### ABOUT THIS EXERCISE:
Filter the entries below, keeping every line that has the word "item".

### Document understanding data:

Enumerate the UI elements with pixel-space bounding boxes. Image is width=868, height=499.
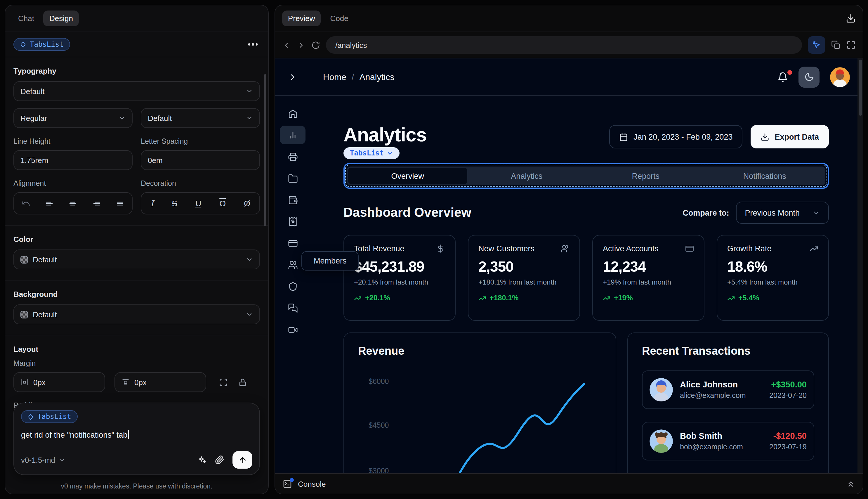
sidebar-item-cards[interactable] [280,234,306,253]
export-data-button[interactable]: Export Data [751,125,829,148]
sidebar-item-files[interactable] [280,169,306,187]
stat-title: New Customers [479,244,534,253]
compare-select[interactable]: Previous Month [736,202,829,224]
margin-x-input[interactable]: 0px [13,372,105,392]
lock-icon[interactable] [238,378,247,387]
send-button[interactable] [233,451,252,468]
chat-composer[interactable]: TabsList get rid of the "notifications" … [13,403,260,475]
chevron-down-icon [246,88,253,95]
breadcrumb: Home / Analytics [323,72,394,82]
line-height-input[interactable]: 1.75rem [13,150,133,170]
sidebar-item-analytics[interactable] [280,126,306,144]
download-icon[interactable] [846,13,856,23]
align-center-icon[interactable] [69,199,77,208]
tab-preview[interactable]: Preview [282,11,321,26]
align-right-icon[interactable] [92,199,101,208]
selection-overlay-chip[interactable]: TabsList [344,147,399,159]
no-decoration-icon[interactable]: Ø [244,199,250,208]
font-size-select[interactable]: Default [141,108,260,128]
component-diamond-icon [20,41,26,48]
margin-y-input[interactable]: 0px [114,372,206,392]
preview-scrollbar[interactable] [857,58,863,473]
credit-card-icon [685,244,694,253]
breadcrumb-home[interactable]: Home [323,72,346,82]
breadcrumb-current: Analytics [359,72,394,82]
sidebar-item-print[interactable] [280,147,306,166]
font-weight-select[interactable]: Regular [13,108,133,128]
expand-sides-icon[interactable] [219,378,228,387]
underline-icon[interactable]: U [195,199,201,208]
italic-icon[interactable]: I [150,199,153,208]
design-panel-scrollbar[interactable] [264,74,266,226]
paperclip-icon[interactable] [215,455,224,464]
copy-icon[interactable] [831,40,841,50]
sidebar-item-security[interactable] [280,277,306,296]
sidebar-toggle-icon[interactable] [288,72,297,82]
stat-card-active-accounts: Active Accounts 12,234 +19% from last mo… [592,235,705,321]
alignment-label: Alignment [13,179,133,187]
tab-analytics[interactable]: Analytics [467,168,586,184]
design-properties: Typography Default Regular Default Line … [5,66,268,434]
chevrons-up-icon[interactable] [846,479,855,488]
dollar-icon [436,244,445,253]
preview-panel: Preview Code /analytics Home / Analytic [274,5,863,494]
notifications-button[interactable] [778,72,788,82]
sidebar-item-home[interactable] [280,104,306,123]
tab-chat[interactable]: Chat [12,11,40,26]
v0-workspace: Chat Design TabsList Typography Default … [0,0,868,499]
back-icon[interactable] [282,40,291,49]
chevron-down-icon [59,457,65,463]
decoration-control: I S U O Ø [141,192,260,215]
sidebar-item-wallet[interactable] [280,191,306,209]
selected-component-chip[interactable]: TabsList [13,38,70,51]
transaction-row[interactable]: Alice Johnson alice@example.com +$350.00… [642,370,814,409]
color-select[interactable]: Default [13,250,260,269]
tab-notifications[interactable]: Notifications [705,168,824,184]
sidebar-item-messages[interactable] [280,299,306,317]
transaction-avatar [649,378,673,401]
reset-alignment-icon[interactable] [21,199,30,208]
design-mode-cursor-button[interactable] [808,36,826,54]
date-range-button[interactable]: Jan 20, 2023 - Feb 09, 2023 [609,125,742,148]
trending-up-icon [603,294,610,302]
trending-up-icon [354,294,362,302]
console-bar[interactable]: Console [275,473,863,494]
sidebar-item-invoices[interactable] [280,212,306,231]
strikethrough-icon[interactable]: S [172,199,177,208]
font-family-select[interactable]: Default [13,81,260,101]
letter-spacing-input[interactable]: 0em [141,150,260,170]
model-value: v0-1.5-md [21,455,55,464]
refresh-icon[interactable] [311,40,320,49]
stat-card-total-revenue: Total Revenue $45,231.89 +20.1% from las… [344,235,456,321]
model-select[interactable]: v0-1.5-md [21,455,65,464]
chevron-down-icon [246,311,253,318]
background-select[interactable]: Default [13,304,260,324]
fullscreen-icon[interactable] [846,40,856,50]
forward-icon[interactable] [297,40,306,49]
sparkles-icon[interactable] [197,455,207,464]
font-weight-value: Regular [21,114,114,122]
stat-title: Growth Rate [727,244,772,253]
tab-design[interactable]: Design [44,11,79,26]
composer-component-chip[interactable]: TabsList [21,410,78,423]
date-range-value: Jan 20, 2023 - Feb 09, 2023 [633,132,732,141]
more-options-icon[interactable] [246,41,260,48]
letter-spacing-label: Letter Spacing [141,137,260,146]
bar-chart-icon [288,130,298,140]
stat-trend: +5.4% [738,294,759,302]
theme-toggle-button[interactable] [798,66,819,87]
overline-icon[interactable]: O [219,199,226,208]
align-justify-icon[interactable] [116,199,125,208]
tab-code[interactable]: Code [324,11,354,26]
transaction-row[interactable]: Bob Smith bob@example.com -$120.50 2023-… [642,422,814,460]
stat-value: 2,350 [479,258,570,275]
align-left-icon[interactable] [45,199,54,208]
tab-overview[interactable]: Overview [348,168,467,184]
prompt-input[interactable]: get rid of the "notifications" tab [21,430,252,439]
component-diamond-icon [27,413,34,420]
url-input[interactable]: /analytics [326,36,802,54]
tab-reports[interactable]: Reports [586,168,705,184]
user-avatar[interactable] [830,67,850,87]
sidebar-item-video[interactable] [280,320,306,339]
scrollbar-thumb[interactable] [858,60,862,116]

### OUTPUT FOR THIS TASK:
sidebar-item-cards[interactable] [280,234,306,253]
sidebar-item-files[interactable] [280,169,306,187]
sidebar-item-analytics[interactable] [280,126,306,144]
sidebar-item-print[interactable] [280,147,306,166]
sidebar-item-security[interactable] [280,277,306,296]
sidebar-item-home[interactable] [280,104,306,123]
sidebar-item-wallet[interactable] [280,191,306,209]
sidebar-item-messages[interactable] [280,299,306,317]
sidebar-item-invoices[interactable] [280,212,306,231]
sidebar-item-video[interactable] [280,320,306,339]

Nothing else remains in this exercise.